I cant find where i fail to check session with my electron app. My application is composed from a client site (main.js, preload.js and renderer (with some html files of course)), and a backend side in node.js with Express. All work fine between the too, excepte in one case: The verify if one user have a session in the backend for auto-login when the user start the App.This is the main.js (client side) file:
axios.get('http://localhost:9090/oauth/express-session-exist')
.then(response => {
if (response.data.success) {
const userIsConnected = store.get('user_publickey');
if (userIsConnected) {
if (store.get('user_active') == 'false') {
mainWindow.loadFile('discovery.html');
} else {
mainWindow.loadFile('app.html');
}
} else {
mainWindow.loadFile('oauth.html');
}
} else {
const userIsConnected = store.get('user_publickey');
if (userIsConnected) {
store.clear();
}
mainWindow.loadFile('oauth.html');
}
})
.catch(error => {
console.error(error);
mainWindow.loadFile('oauth.html');
});
And this is the backend fonction:
router.get('/express-session-exist', (req, res) => {
if (req.session.user) {
res.json({ success: true, data: req.session.user });
} else {
res.json({ success: false });
}
});
And i am pretty sure the session is well created when i login my user for the first time with this backend function:
// Login
router.post('/login', async (req, res) => {
const { email, password } = req.body;
try {
const existingUser = await oauthModel.findUserByEmail(email);
if (existingUser) {
const passwordMatch = await bcrypt.compare(password, existingUser.user_password);
if (passwordMatch) {
// Here, i created the express-session and put in value, then return the value to
// Electron.
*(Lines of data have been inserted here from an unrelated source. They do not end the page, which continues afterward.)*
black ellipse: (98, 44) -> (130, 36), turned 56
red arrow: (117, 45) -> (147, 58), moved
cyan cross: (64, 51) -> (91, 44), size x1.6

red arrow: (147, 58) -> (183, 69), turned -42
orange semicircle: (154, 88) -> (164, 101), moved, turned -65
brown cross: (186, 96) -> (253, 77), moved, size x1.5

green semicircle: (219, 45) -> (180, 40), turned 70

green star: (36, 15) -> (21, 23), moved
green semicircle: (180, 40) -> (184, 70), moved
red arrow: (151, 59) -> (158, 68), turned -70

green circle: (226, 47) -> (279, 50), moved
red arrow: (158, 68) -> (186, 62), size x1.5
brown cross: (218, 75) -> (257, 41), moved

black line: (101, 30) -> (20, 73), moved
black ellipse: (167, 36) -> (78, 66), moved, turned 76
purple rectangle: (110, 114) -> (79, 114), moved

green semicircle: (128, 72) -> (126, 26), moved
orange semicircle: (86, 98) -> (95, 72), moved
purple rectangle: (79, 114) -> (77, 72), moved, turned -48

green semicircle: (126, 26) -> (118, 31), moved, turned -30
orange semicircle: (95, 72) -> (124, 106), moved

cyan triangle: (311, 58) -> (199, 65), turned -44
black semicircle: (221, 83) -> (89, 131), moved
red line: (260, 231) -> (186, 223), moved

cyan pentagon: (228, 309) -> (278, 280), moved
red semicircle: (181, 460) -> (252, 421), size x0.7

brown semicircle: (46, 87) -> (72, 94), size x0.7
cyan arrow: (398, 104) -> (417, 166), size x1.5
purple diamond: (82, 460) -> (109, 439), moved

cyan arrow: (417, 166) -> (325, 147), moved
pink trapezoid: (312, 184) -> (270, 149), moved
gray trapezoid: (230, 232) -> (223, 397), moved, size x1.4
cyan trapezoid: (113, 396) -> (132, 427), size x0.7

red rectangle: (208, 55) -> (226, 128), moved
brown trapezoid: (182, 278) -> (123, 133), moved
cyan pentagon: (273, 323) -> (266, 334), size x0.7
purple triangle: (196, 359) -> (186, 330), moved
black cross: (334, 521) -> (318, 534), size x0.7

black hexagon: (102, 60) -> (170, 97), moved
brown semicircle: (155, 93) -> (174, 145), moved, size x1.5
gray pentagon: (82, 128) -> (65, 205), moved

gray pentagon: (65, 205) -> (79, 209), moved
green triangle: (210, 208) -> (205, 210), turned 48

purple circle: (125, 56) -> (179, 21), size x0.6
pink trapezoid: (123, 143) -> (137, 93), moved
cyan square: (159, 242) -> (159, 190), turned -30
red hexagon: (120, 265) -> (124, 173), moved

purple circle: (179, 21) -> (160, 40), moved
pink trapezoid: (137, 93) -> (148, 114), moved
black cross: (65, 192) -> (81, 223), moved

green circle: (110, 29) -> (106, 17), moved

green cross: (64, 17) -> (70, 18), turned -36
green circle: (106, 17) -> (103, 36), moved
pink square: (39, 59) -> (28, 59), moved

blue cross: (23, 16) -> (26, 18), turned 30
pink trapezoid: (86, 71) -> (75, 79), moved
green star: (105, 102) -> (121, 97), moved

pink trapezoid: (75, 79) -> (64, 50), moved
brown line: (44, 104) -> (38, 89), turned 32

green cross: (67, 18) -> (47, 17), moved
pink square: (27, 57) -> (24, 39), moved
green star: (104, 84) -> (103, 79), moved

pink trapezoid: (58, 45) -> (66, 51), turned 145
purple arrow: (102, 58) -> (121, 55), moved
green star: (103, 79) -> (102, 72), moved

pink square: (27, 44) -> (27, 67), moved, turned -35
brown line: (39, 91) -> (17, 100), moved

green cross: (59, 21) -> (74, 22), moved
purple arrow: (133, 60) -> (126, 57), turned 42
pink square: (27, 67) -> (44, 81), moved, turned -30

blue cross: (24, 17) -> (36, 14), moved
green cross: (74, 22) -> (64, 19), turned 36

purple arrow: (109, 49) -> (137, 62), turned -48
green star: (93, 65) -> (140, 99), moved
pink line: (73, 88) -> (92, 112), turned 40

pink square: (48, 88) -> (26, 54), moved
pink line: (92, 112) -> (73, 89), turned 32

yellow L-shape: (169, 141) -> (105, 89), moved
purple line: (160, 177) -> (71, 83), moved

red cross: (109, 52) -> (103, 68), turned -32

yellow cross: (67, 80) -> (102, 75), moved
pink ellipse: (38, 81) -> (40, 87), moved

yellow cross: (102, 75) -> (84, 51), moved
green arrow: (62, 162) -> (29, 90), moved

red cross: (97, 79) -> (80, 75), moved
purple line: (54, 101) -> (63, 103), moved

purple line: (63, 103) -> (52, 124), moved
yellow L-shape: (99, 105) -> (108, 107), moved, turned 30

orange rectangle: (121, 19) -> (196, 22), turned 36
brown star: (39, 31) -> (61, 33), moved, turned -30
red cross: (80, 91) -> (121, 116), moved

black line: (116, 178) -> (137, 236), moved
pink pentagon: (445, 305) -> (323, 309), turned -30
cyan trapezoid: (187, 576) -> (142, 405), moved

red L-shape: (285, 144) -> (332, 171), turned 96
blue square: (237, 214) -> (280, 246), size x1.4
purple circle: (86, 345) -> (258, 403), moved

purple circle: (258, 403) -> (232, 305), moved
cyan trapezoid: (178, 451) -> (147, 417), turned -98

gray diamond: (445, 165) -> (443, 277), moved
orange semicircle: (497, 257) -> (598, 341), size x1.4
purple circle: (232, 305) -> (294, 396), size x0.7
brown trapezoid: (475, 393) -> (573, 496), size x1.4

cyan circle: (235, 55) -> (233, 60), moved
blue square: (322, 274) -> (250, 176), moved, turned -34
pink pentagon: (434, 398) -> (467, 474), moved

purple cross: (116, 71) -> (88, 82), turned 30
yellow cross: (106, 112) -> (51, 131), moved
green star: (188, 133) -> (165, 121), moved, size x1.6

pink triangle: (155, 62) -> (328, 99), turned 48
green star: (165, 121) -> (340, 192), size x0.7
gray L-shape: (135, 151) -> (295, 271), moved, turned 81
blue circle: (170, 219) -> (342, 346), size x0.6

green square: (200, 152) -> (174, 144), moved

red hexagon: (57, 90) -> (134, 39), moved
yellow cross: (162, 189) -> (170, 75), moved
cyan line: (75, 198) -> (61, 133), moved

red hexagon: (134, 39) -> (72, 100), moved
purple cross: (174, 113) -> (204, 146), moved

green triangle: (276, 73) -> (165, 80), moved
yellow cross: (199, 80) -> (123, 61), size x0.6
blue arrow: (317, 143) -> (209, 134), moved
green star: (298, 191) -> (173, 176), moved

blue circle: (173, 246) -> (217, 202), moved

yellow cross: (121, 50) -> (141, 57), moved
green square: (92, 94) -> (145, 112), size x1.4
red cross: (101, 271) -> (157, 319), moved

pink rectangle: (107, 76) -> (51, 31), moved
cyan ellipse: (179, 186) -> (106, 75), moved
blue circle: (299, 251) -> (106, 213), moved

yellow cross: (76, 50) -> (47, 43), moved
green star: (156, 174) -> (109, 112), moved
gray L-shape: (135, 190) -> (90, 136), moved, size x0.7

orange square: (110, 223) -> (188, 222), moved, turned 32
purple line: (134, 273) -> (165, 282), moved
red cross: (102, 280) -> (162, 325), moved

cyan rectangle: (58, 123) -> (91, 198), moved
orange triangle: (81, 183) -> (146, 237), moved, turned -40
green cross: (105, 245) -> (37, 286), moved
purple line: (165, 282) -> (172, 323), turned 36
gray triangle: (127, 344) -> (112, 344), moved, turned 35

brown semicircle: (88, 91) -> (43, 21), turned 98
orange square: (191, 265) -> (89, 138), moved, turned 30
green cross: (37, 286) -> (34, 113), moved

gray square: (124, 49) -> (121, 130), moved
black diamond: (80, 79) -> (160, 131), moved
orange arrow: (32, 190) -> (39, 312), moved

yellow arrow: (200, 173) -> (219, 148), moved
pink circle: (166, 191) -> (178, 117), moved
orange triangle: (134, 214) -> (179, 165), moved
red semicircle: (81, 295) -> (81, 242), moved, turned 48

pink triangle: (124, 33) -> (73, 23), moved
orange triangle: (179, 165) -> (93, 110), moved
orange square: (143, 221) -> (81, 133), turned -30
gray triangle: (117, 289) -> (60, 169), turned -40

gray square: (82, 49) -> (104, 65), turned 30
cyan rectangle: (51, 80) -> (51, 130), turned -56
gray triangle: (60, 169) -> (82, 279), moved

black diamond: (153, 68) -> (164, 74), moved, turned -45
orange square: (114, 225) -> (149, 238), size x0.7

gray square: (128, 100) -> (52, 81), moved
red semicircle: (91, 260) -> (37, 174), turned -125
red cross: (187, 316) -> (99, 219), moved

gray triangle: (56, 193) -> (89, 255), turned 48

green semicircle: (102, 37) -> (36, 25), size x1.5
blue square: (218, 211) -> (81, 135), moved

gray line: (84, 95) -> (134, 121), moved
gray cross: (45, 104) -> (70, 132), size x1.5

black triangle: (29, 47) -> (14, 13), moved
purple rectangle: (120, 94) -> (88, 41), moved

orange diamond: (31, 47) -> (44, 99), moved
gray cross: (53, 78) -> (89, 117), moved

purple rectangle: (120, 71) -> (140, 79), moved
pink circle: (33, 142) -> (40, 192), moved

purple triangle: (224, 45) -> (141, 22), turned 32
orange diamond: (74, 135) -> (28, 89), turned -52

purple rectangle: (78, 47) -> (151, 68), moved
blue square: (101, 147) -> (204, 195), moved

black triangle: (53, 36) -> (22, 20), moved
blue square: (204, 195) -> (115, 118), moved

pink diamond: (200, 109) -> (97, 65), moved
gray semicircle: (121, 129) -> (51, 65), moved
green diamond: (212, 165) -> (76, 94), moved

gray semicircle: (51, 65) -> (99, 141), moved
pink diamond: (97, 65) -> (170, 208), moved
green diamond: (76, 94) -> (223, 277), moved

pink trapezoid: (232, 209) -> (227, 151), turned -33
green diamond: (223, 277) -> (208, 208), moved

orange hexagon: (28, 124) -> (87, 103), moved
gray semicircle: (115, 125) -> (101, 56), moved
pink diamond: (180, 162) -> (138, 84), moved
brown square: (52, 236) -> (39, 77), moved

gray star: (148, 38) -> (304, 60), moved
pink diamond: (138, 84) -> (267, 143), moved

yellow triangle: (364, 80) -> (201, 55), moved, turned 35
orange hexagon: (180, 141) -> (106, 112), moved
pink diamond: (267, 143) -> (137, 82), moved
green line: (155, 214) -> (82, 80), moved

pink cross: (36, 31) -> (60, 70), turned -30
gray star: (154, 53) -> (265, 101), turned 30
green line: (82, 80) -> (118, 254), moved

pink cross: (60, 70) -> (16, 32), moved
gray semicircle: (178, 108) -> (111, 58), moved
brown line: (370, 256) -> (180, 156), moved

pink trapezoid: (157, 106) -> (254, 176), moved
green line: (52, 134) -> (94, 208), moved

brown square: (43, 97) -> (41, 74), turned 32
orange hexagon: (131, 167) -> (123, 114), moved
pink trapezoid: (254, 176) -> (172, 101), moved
A console.log() in the client show prefectly the data of the session.
req.session.user = {
publickey: existingUser.user_publickey,
regenerativekey: existingUser.user_regenerativekey,
email: existingUser.user_email,
alias: existingUser.user_alias,
};
const toElectron = req.session.user;
res.status(200).json({ success: true, message: 'user-logged-in', user: toElectron });
} else {
res.status(401).json({ success: false, message: 'wrong-password' });
}
} else {
res.status(401).json({ success: false, message: 'cant-find-email' });
}
} catch (error) {
console.log(error)
res.status(500).json({ success: false, message: 'ie500', error });
}
});
i dont know where to look at this point, AXIOS send request with the cookie so i dont know… Thank for reading me guys.
For informations this is my app.js:
// app.js
// Express setup
const express = require('express');
const session = require('express-session');
const app = express();
const port = 9090;
// Chargement des modules
const http = require('http');
const server = http.createServer(app);
const cors = require('cors');
const bodyParser = require('body-parser');
// Utiliser les sessions
const sessionMiddleware = session({
secret: 'mySecret',
resave: true,
saveUninitialized: true,
cookie: {
sameSite: 'Lax',
maxAge: 1000 * 60 * 60 * 24 * 1000,
secure: false // CARE PRODUCTION
}
});
app.use(express.static('public'));
app.use(cors({
origin: ['http://localhost:9090'],
credentials: true
}));
app.use(bodyParser.urlencoded({ extended: false }));
app.use(bodyParser.json());
app.use(sessionMiddleware);
// Declaration Controllers
const oauthController = require('./controllers/oauth');
// Use Controllers
app.use('/oauth', oauthController);
server.listen(port, () => {
console.log(`Server listening :${port}`);
});
I expect my route /express-session-exist to see that a session is created and return true. But she constantly return false.